A church I used to attend had a women’s Bible study on Thursday nights. At the time, they were doing Stormie Omartian’s

Lord, I Want to be Whole. Here is the back cover description of the book:

Omartian, a survivor of child abuse, brings a powerful message of hope and healing to all who seek deliverance from depression and spiritual oppression. She shows you how prayer and encouragement from Scripture can help you come to terms with the past; how to maintain emotional wholeness; and how to receive God’s gifts.

I remember coming home from the second or third week of the study and my husband Gregg asking me if I liked it. I shrugged and said, “Eh. I’m not broken. I don’t understand this study or this focus on brokenness or why people can’t just move on.”

Now, before you think that I come from a “broken free” life, you should probably know a few things:

  1. I have been sexually assaulted. At 17, I was raped in the back room of a bar in Fort Benning, Georgia.

  2. I have been married to an alcoholic drug addict…

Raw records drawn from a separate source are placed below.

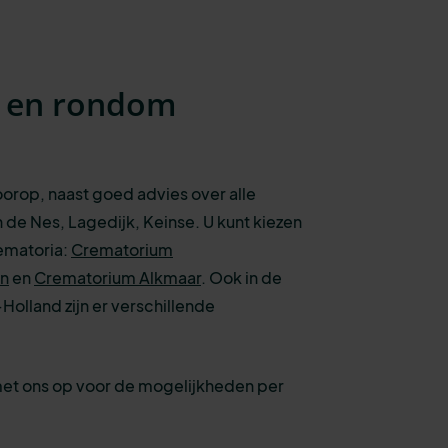
n en rondom
voorop, naast goed advies over alle
 de Nes, Lagedijk, Keinse. U kunt kiezen
rematoria:
Crematorium
rn
en
Crematorium Alkmaar
.
Ook in de
olland zijn er verschillende
met ons op voor de mogelijkheden per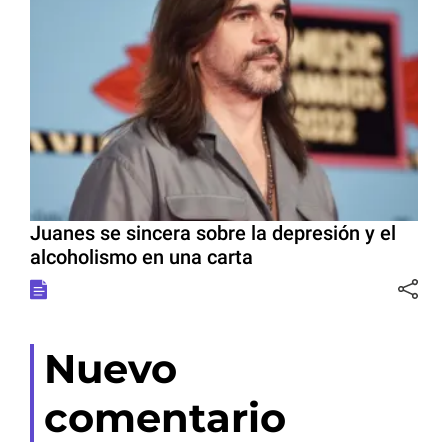
Juanes se sincera sobre la depresión y el
alcoholismo en una carta
Nuevo
comentario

  3. …who had an extramarital affair with my best friend. And then moved her into our house the week before my apartment was ready for me to be able to move out.

  4. I have been pregnant 8 times and I have 3 living children.

  5. I have been that wife whose husband was in a war zone on the first anniversary of 9-11. And who has subsequently spent 5 years of our 15 year marriage in that same war zone.

  6. I have been that mother in the NICU waiting room waiting for the hourly 10-minute window to visit my 3-pound son, Scott.

  7. In another state, I have sat in another NICU unable to hold my newborn son Johnathan while watching him laboriously breathe around a collapsed lung.

So, I’ve been there. And I’ve done that. My older brother one time called me “the strongest person I’ve ever known.” At the time that floored me.

I wasn’t strong, in my eyes, I was just getting through my life. (Almost) always acknowledging God there. (Almost) always relying on God. And I didn’t see what the big deal was to focus on what HAD happened compared to what is NOW is or what COULD BE happening.

So I said to my husband, with such arrogance and pride that typing this now I feel shame, “I’m not broken. I’ve never been broken”

It was as if God looked down at me that moment and said, “Right! Of course! I haven’t broken Hallee yet. Let me rectify that!”

And then God broke me.

I didn’t even know what broken meant. I can barely look at pictures of Johnathan’s first year, I was in such a broken place for most of it. He broke me until I couldn’t even pray anymore. The more I prayed, the worse it all got until I just couldn’t stand to make it worse.

My marriage was in shambles. I didn’t see the out of that. People who know us as a couple now can’t picture that, but it was. It was so broken that I couldn’t see how it could be fixed, how we could be put back together as a single unit – as a one – again.


Gregg was broken. Speaking on this subject to a group of Army wives a couple of weeks ago, I said that I knew when I said things like , “he’d wake up from a nightmare screaming in Arabic” that they probably understood the kind of brokenness of which I’m referencing and all of the — fertilizer – I’m using that word on purpose — that comes with that. But for those of you who are laymen to the military world, let me just say that there’s a reason that people say war is hell, and it’s not an understated comment. Our military has been at war for 16 years — and war is hell. It does things to the hearts and minds of the people who so valiantly serve.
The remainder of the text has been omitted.